Che dire, poi, delle generazioni intermedie? I genitori non solo devono barcamenarsi con le complicazioni della DAD (che, va ricordato, comporta costi non indifferenti per i tablet e le altre strumentazioni informatiche), particolarmente ostiche per i non nativi digitali ma devono anche fare i conti con stipendi che non ci sono più, con i benefici del Decreto Liquidità che arrivano col contagocce, con i 600 euro per le partite IVA non pervenuti. In questa ennesima devastante crisi economica, tanto per cambiare, le famiglie – e in particolare le famiglie numerose – si rivelano il soggetto più vulnerabile e più trascurato dalle istituzioni.

Sbaglieremmo, però, se volessimo ridurre il calvario delle famiglie a puro dato economico o psico-sociale. Sorvolando sull’ameno svarione semantico dei “congiunti” (comunque rivelativo di un’imbarazzante superficialità e di una scarsa conoscenza della vita concreta delle persone comuni), ciò che inquieta di più è la pretesa del governo e delle relative burocrazie e task force di entrare letteralmente nelle case degli italiani e di regolare, spesso con piglio paternalista e a suon di “vi consentiamo”, la vita privata dei cittadini, finanche nei suoi risvolti affettivi. Se è vero che – per un periodo si spera più breve possibile – un minimo di distanziamento sociale si renderà necessario, l’impressione ricorrente in un ampio numero di italiani è che lo Stato stia fortemente sottovalutando il senso di responsabilità delle famiglie italiane, la loro capacità di organizzarsi e, entro certi limiti, di autodisciplinarsi secondo i principi del diritto naturale.

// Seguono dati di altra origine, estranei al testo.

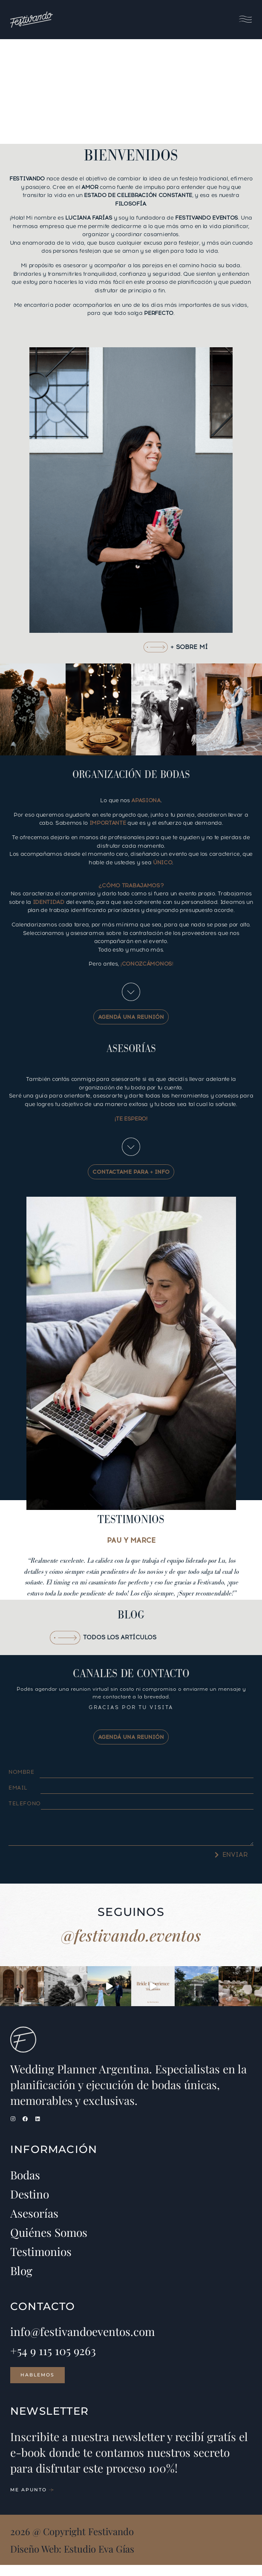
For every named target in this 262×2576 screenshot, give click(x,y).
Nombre (22, 1772)
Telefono (25, 1803)
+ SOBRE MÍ (189, 647)
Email (18, 1787)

Anche il Catechismo della Chiesa Cattolica lo sottolinea: la famiglia è un’“istituzione” che “precede qualsiasi riconoscimento da parte della pubblica autorità; si impone da sé” (CCC 2202). Oltre ad essere “la cellula originaria della vita sociale”, la famiglia è “la società naturale in cui l’uomo e la donna sono chiamati al dono di sé nell’amore e nel dono della vita. L’autorità, la stabilità e la vita di relazione in seno alla famiglia costituiscono i fondamenti della libertà, della sicurezza, della fraternità nell’ambito della società”. Inoltre, nell’ambito della famiglia, “si possono apprendere i valori morali, si può incominciare ad onorare Dio e a fare buon uso della libertà” (CCC 2207). La famiglia, in definitiva, preesiste allo Stato e ne è uno degli elementi costitutivi. Vi sono, quindi, una serie di prerogative proprie della famiglia, in cui lo Stato non potrà intromettersi. Prima tra tutte: la libertà educativa. Se un virus è in circolazione, le effusioni, anche tra parenti, saranno evidentemente limitate dal buon senso delle persone ma un abbraccio non potrà mai essere vietato per decreto… Al di là degli aspetti involontariamente comici o grotteschi delle norme attualmente vigenti, non va dimenticata l’importanza del connubio famiglia-libertà: la salute non va affatto sottovalutata ma non potrà mai scardinare questo binomio vitale.